Could 1 Chart Spell the Fate of U.S. Treasuries?

Last month, the level of “custodial paper” dropped to its lowest level since 2012. Now, changes in stateside political headwinds and a continuation of treasury liquidation by foreign central banks could signal trouble for U.S. Treasuries.

fate of us treasury

fate of us treasury

From Birch Gold Group

Last month we discussed the disconcerting trend taking place in the market for U.S. Treasuries. As of October 28, the foremost treasury holders - countries like China, Saudi Arabia, and Japan - were creating the biggest sell-off we’ve seen in recent history. As a result, the level of “custodial paper” – essentially money paid by foreign countries to buy U.S. Treasuries and held by the Federal Reserve – dropped to its lowest level since 2012. In other words, countries started cashing in treasuries faster than they have in years.

But now, the situation is getting even worse. Changes in stateside political headwinds and a continuation of treasury liquidation by foreign central banks paint an ominous picture. Could this seal the fate of U.S. Treasuries?

This Chart Tells the Whole Story

You don’t have to look much further than the data on U.S. Treasury sales by foreign central banks to understand the gravity of what’s happening. The following chart covers selling activity all the way back to 2001, and it suggests we’re in the middle of an unprecedented sell-off.


Source: ZeroHedge

As you can see, we’re venturing into new territory, and nobody knows for sure where this trend is heading.

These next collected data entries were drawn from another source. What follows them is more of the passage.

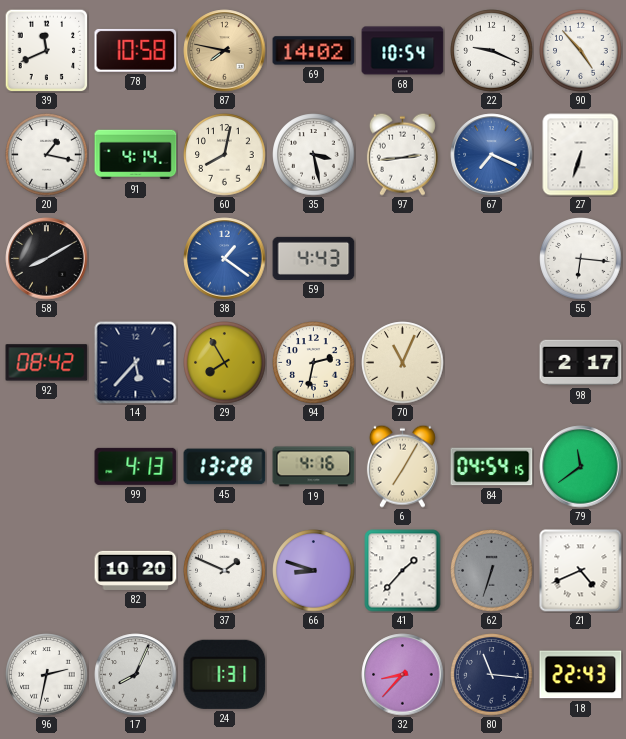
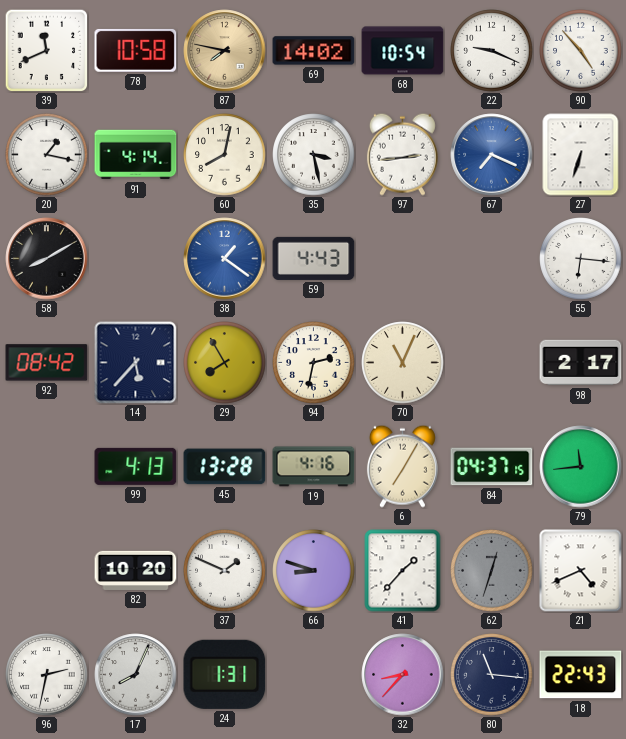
84: 04:54 -> 04:37
79: 11:39 -> 11:44
62: 6:33 -> 12:33
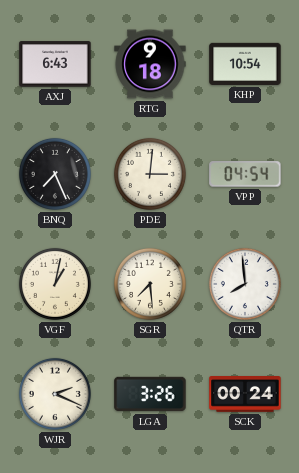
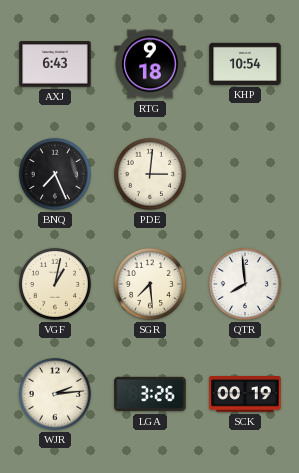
VPP: 04:54 -> none
WJR: 2:19 -> 2:14
SCK: 00:24 -> 00:19
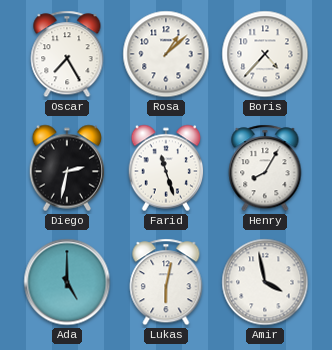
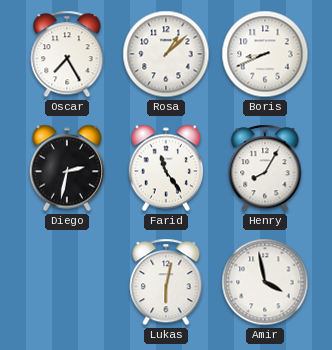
Boris: 4:37 -> 8:41
Farid: 11:27 -> 11:24
Ada: 5:00 -> none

Saudi Arabia and the “Trump Factor”

Saudi Arabia has a pivotal role in what we’re seeing today for two reasons. First of all, it holds more U.S. Treasuries than any other oil-producing nation. Second, and the main reason for its selling activity, it’s being forced to offset financial woes caused by the steep drop in oil prices this year.

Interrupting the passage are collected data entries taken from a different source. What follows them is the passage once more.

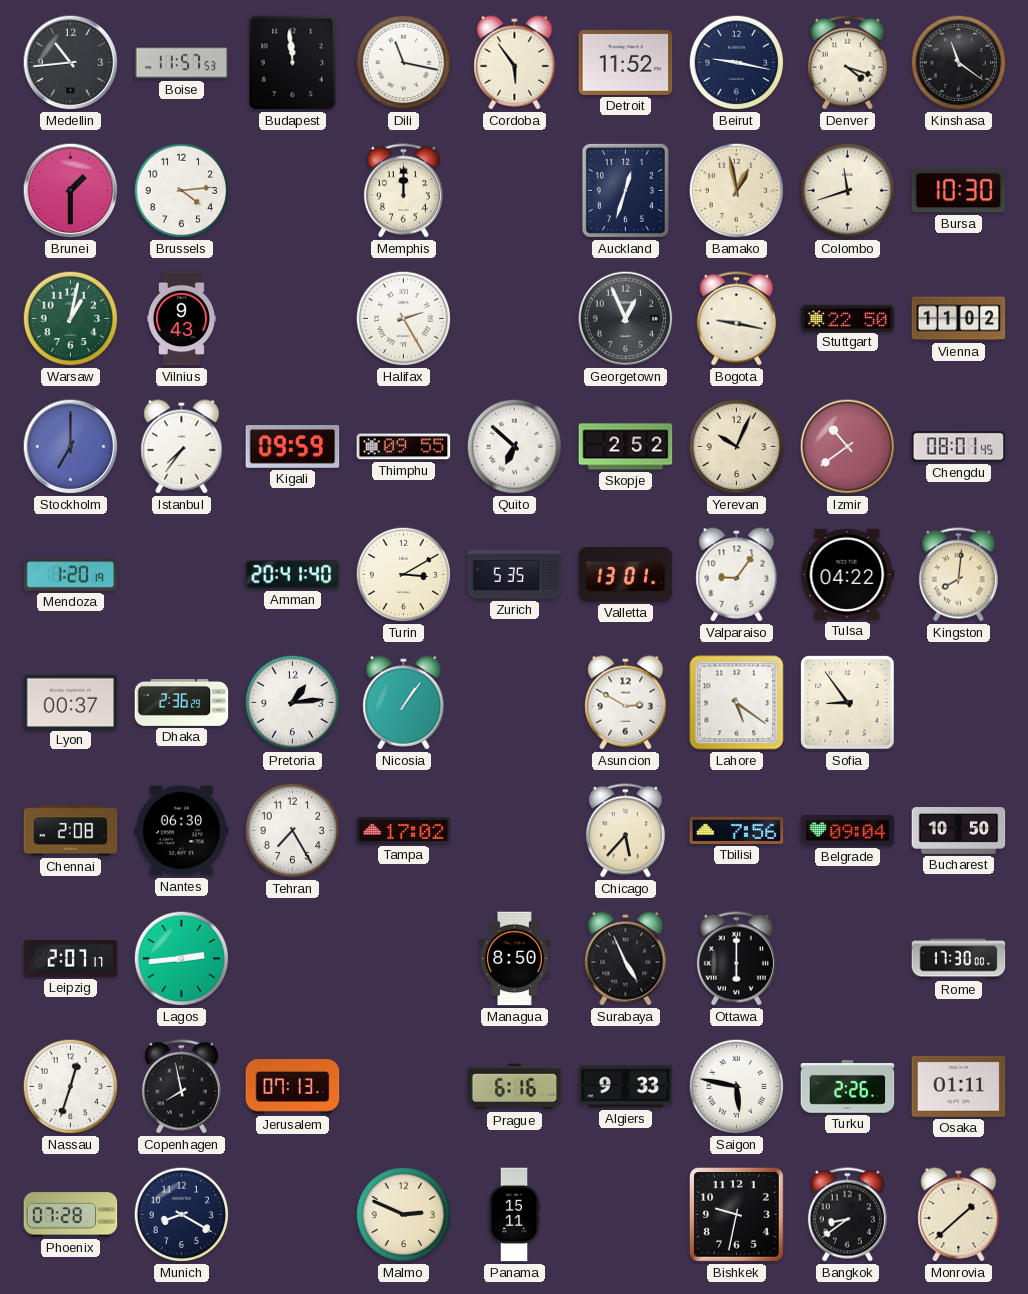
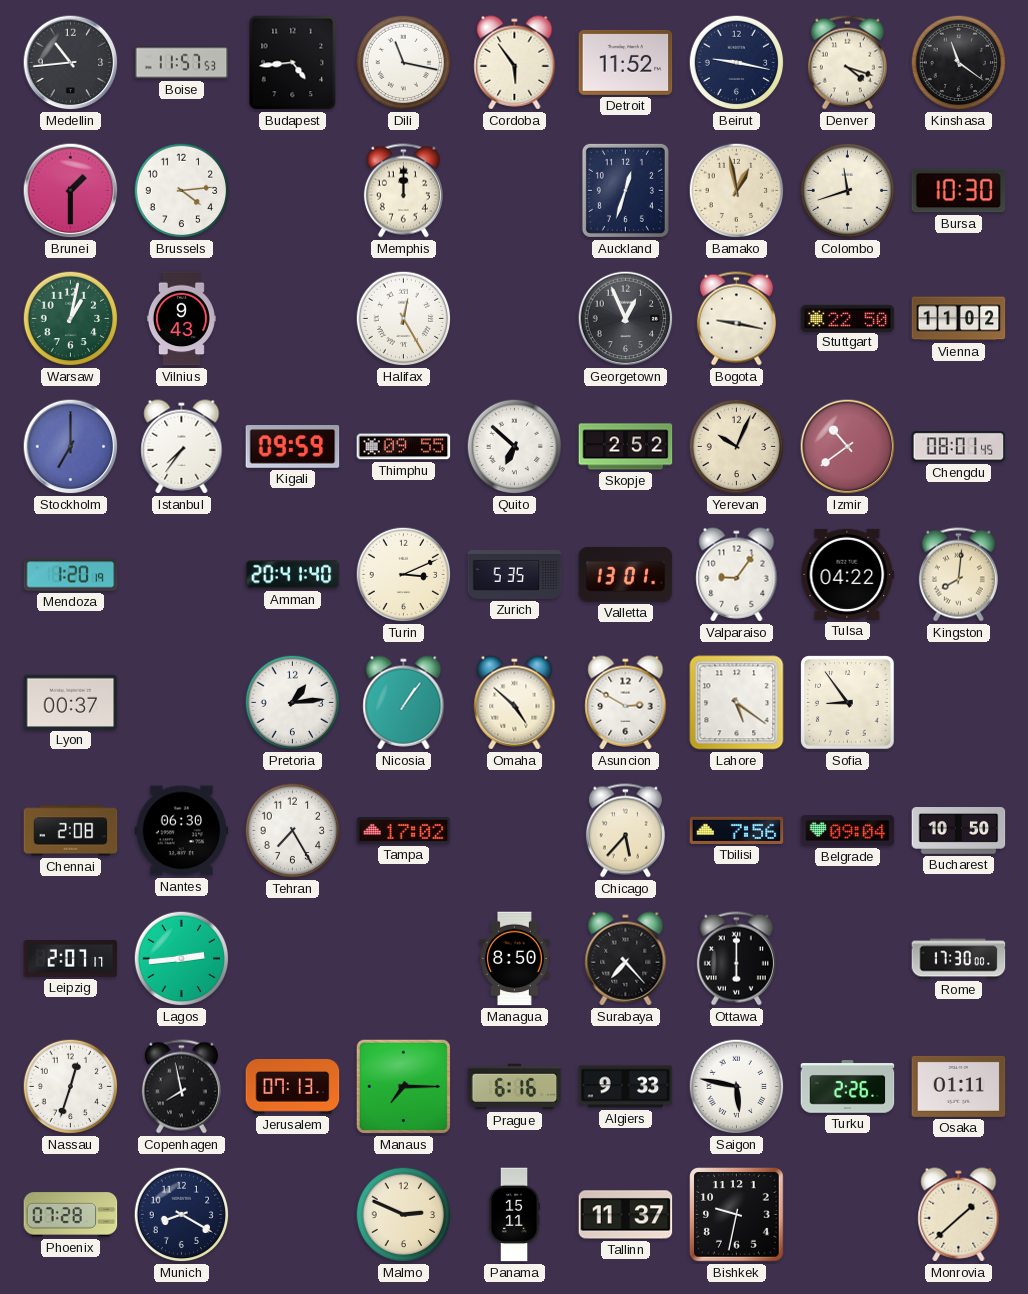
Budapest: 11:59 -> 4:44
Halifax: 2:25 -> 12:25
Turin: 3:10 -> 3:11
Dhaka: 2:36 -> none
Omaha: none -> 4:52
Surabaya: 4:56 -> 7:23
Manaus: none -> 7:15
Tallinn: none -> 11:37
Bangkok: 8:39 -> none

Generally speaking, Saudi Arabia has little incentive at this point to keep holding its stake in U.S. Treasuries.

Plus, there’s a third variable coming into play as Donald Trump enters the White House. Trump has flirted with the idea of banning oil imports from Saudi Arabia and other OPEC countries if they don’t support the fight against ISIS, and it’s ruffling a lot of feathers.

If he follows through on that idea, it's conceivable to think that Saudi Arabia would be inclined to unload even more U.S. Treasuries, both out of spite and necessity (less demand from the U.S. equals an even lower petrodollar).

Why It’s Good for Gold

You’re probably wondering why treasuries are still holding steady with all this sell-off activity from foreign central banks. The answer is simple: as foreign central banks cash out, private retail investors are buying in. There’s no clear reason why, but there are enough private buyers in the market right now, who still trust the safety of treasuries as a safe haven asset, to keep it afloat.

But what happens if foreign central banks keep selling at the rate they are today? All those smaller buyers will eventually wake up, smell the coffee, and start a sell-off of their own.

When that hoard of buyers get spooked, a great many of them will ditch the false “safe haven” of treasuries for a true safe haven, i.e. real assets, primarily gold. An influx like that would boost prices significantly and make gold owners very happy – but only those who saw it coming and acted quickly.